Global Research, February 14, 2008




Part II continues the story of "A Century in War" in Part I. It's breathtaking in scope and content, and a shocking and essential history of geopolitics and the strategic importance of oil. Part I covered events from the late 19th century through the end of the 1960s. Part II completes the story to the present era under George Bush.
Running the World Economy in Reverse: Who Made the 1970s Oil Shocks?
In 1969, the US was in recession, interest rates were cut, dollars flowed abroad, and the money supply expanded. In addition, in May 1971, America recorded its first monthly trade deficit that triggered a panic US dollar sell-off.
Things were desperate, gold reserves were one-quarter of official liabilities, and Nixon shocked the world on August 15. He unilaterally imposed a 90 day wage and price freeze, a 10% import surcharge, and most importantly closed the gold window, suspended dollar convertibility into the metal, and shredded the Bretton Woods core provision. He also devalued the dollar by 8%, far less than what US allies wanted.
By this action, Nixon "pulled the plug on the world economy" and set off a series of events that shook it. Further deterioration followed with massive capital flight to Europe and Japan. It forced Nixon to act again on February 12, 1973. He announced a further 10% devaluation, major world currencies began a process called a "managed float," and world instability was the worst seen since the 1930s.
Unknown was the reason behind the August, 1971 strategy. It was to buy time before initiating a bold new monetary "paradigm shift" - to revive a strong dollar and US world power with it. In May 1973, the scheme was hatched - to initiate a "colossal assault" on world industrial growth through a 400% increase in oil prices. In addition, the resulting petrodollar flood had to be managed. A global oil embargo was the scheme to rocket up its price and create an equally great demand for dollars.
Kissinger's Yom Kippur war began it when Egypt and Syria invaded Israel on October 6, 1973. It wasn't by accident as Washington and London carefully orchestrated the conflict while Kissinger controlled Israel's response. An oil embargo followed, OPEC prices skyrocketed 400% overnight, panic ensued, Arab oil producers were scapegoated, and the key part of the scheme took shape. It was for much of the windfall oil revenue (mainly Saudi, the world's largest producer) to be recycled into US investments.
Following a Tehran January 1, 1974 meeting, a second price increase doubled the price of oil for even more recycling. The net effect - the worst American and European economic crisis since the 1930s with bankruptcies, unemployment, and in the US, a bonus of stagflation. The fallout was horrific. It brought down most European governments but its effects on developing states were devastating. Nixon as well got caught in the "Watergate affair" that benefitted Henry Kissinger hugely. He became de facto president throughout the period while his boss battled to survive and lost. For Big Oil and major US and London banks, it was even sweeter.

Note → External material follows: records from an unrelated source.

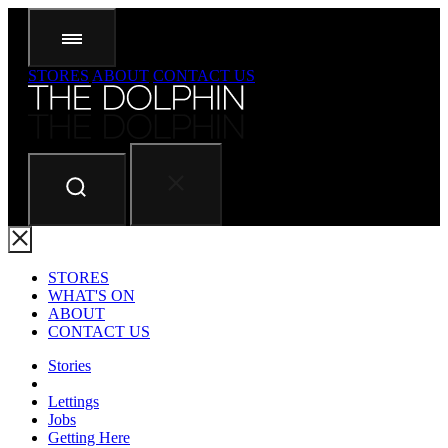
STORES
ABOUT
CONTACT US
STORES
WHAT'S ON
ABOUT
CONTACT US
Stories
Lettings
Jobs
Getting Here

They profited handsomely.
Other issues were at stake as well, one of which was potentially cheaper nuclear electricity as an alternative energy source. By the early 1970s, it was viewed favorably, and European governments favored building 160 to 200 nuclear plants by 1985. For the first time, America's nuclear export market was threatened as well as Big Oil's overall energy dominance. It got Anglo-American think tanks and journals to launch an "awesome propaganda offensive" to ensure the oil shock strategy's success. The scheme was an "Anglo-American ecology agenda" (strongly anti-nuclear) that became "one of the most successful frauds in history."
A second Malthusian plot was also hatched through a classified Kissinger April 1974 memo. It was a secret project called National Security Study Memorandum 200 (NSSM 200) that called for drastic global population reduction. It reasoned that many developing nations are resource rich and vital to US growth. If Third World populations grow too fast, their domestic demand will as well, and that will pressure price rises for their goods. Curbing population growth was the counter strategy. It's also self-defeating along with horrific fallout for targeted countries.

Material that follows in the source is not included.